Sunday, 8 December 2024

A View From The Back Of The Room: Goat Major (Live Review By Matt Bladen)

Goat Major, Thrakian & Risperidrone, Fuel Rock Club, 01.12.24

Another Sunday night of riffs at Fuel Rock Club and a case of déjà vu all over again with the opening act of the night.

7 days ago in the very same spot I'd seen Risperidrone (8) fight to be heard a little due to some technical hitches, it made them disjointed but still enjoyable. With a brilliant sound and real slickness to their set this Sunday sermon was night and day compared to the last.

The riffs had more biting, distorted clarity, that fat bass sound was booming, showcasing the little technical flourishes, the drums kicking a hole into your chest while the vocals were much higher in the mix showcasing Risperidrone as the band that wowed people during 2024's M2TM.

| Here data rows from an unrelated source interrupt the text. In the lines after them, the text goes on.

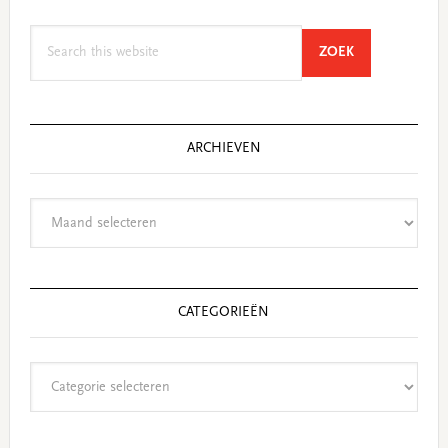
Search
SEARCH
ZOEK
this
website
ARCHIEVEN
Archieven
CATEGORIEËN
Categorieën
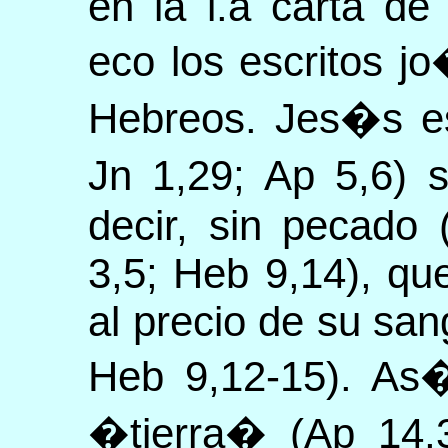
en la l.a carta d
eco los escritos jo
Hebreos. Jes�s es
Jn 1,29; Ap 5,6) 
decir, sin pecado
3,5; Heb 9,14), qu
al precio de su san
Heb 9,12-15). As�
�tierra� (Ap 14,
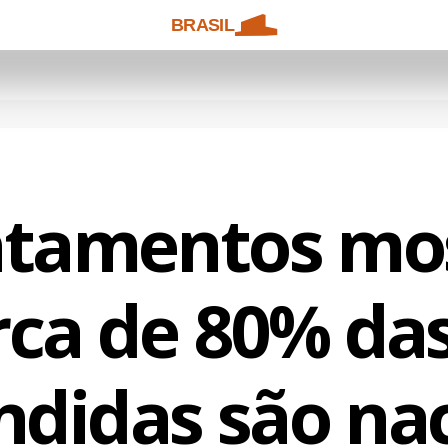
BRASIL
ntamentos mo
rca de 80% da
ndidas são nac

What a difference a week makes for this doom/sludge four piece, this is the Risperidrone that make it hard for any band to follow.

The band that did follow though was the primal force that is Thrakian (9), there's a mystical quality to what they do on stage, it's raw, aggressive almost caveman-esque, from throttling the guitar to the ear bleeding sludge riffs, Thrakian bring primeval rumbling to any show.

Imbued by perfect sound again, the cavernous rhythm guitars and bass lines created a wall of deafening sound behind the shifting drumbeats, moments of clarity and beauty coming from the clean guitar breaks and solos, beautiful though fleeting as we crash back to a volatile earth.

Thrakian made the M2TM final in 2024 despite being only a year old, since then every show they evolve into a more ferocious brooding beast.

No time for brooding with tonight's headliners though, West Wales Sabbath worship was on the menu when trio Goat Major (8) closed the evening. Again working with perfect sound, the stripped back fuzz heavy riffs from the Major rumbled through Fuel with a driving fury. Jammie Arnold (guitar), Simon Bonwick (drums) and Tom Shortt (bass/vocals) are a band well into their groove now, I've watched them grow and they've always hit the stage with a professionalism that's hidden behind a wild and louche approach.

Jammie's guitars grind with Iommi-esque, blues distortion as Simon's drums thunder at the back of Fuels stage, up front Tom not only plays a bass full of fuzz but his shouts are reverbed to make it part Electric Wizard, part Motorhead. Storming through a set of tracks from their Ripple Music debut album Ritual, this occult doom was the ideal way to say goodbye to the holiest of days, a pagan ritual.

The Goat Major marches to: The Gryphon, Helgi's, Radio City Social and Dark Horse Moseley. If it's anything like Fuel on Sunday, expect doom of the highest order.